Helping people move up in the world of mortgages.
Recently there have been reports about the FCA allowing people to get onto “cheaper” mortgage rates, after being “trapped” into their current deal.
The Mirror reported the following
“…In fact, an estimated 150,000 people are currently trapped in a bad deal – long after their initial rate ended – but banned from switching to a new one. On average, it costs them around £550 a year more compared to the cheaper product.
But that could soon be about to end, after banking watchdog the Financial Conduct Authority revealed its plan to help them escape.
“We are particularly concerned about consumers – who are commonly referred to as mortgage prisoners – who are currently unable to switch,” said Christopher Woolard, executive director of strategy and competition at the FCA.” See full article here
(By clicking this link you are departing from this regulatory site, neither Coleshill Mortgage Services nor Quilter Group are responsible for the accuracy of the information contained within the linked site.).
But what does that mean? How do people end up being trapped?
Basically when you sign up for a mortgage you may want a fixed rate for your payments. This is often the best way to go, as you then know exactly what your mortgage will cost. Often these fixed rates are only for a set period of time. You will hear quotes like a “five year fixed rate mortgage”. What that means is your rate of paying back will be set at 5 years. So if you pay £500 a month it will not change across that full 5 year period. But then what can happen after that! Well it really does depend on your deal but it can then change to a variable rate; which means the lender will use the current rate of mortgages that it sets. This can mean that it goes up, possibly it could go down!
That doesn’t sound horrendous. But some lenders have an introductory offer and then look to increase the rates of the mortgage after the set deal.
So how do people get trapped.
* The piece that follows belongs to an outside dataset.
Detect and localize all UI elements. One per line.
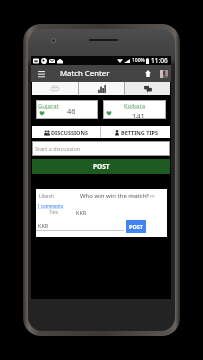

Well after the 2009 house crash, the FCA made changes to the rules of who lenders could offer mortgages too. They made sure that people could afford the repayments and that they were not over extending themselves. Before then there were lots of irresponsible lending that meant people got mortgages they flat out could not afford. With the new rules it was a little more stringent, on what could be lent out. So people on older mortgages, where the deal is not fantastic for them, are not qualifying for a remortgage under the new rules. Which often means they are trapped in the deal they have. As they cannot afford or are not accepted for a new one.
Hence the new rules. These are to potentially relax these new rules for people that are up to date with their current mortgage payments. Almost rewarding them for staying to the deal.
Remember always speak to someone you can trust and make sure you understand the deal you have.
Your home may be repossessed if you do not keep up repayments on your mortgage.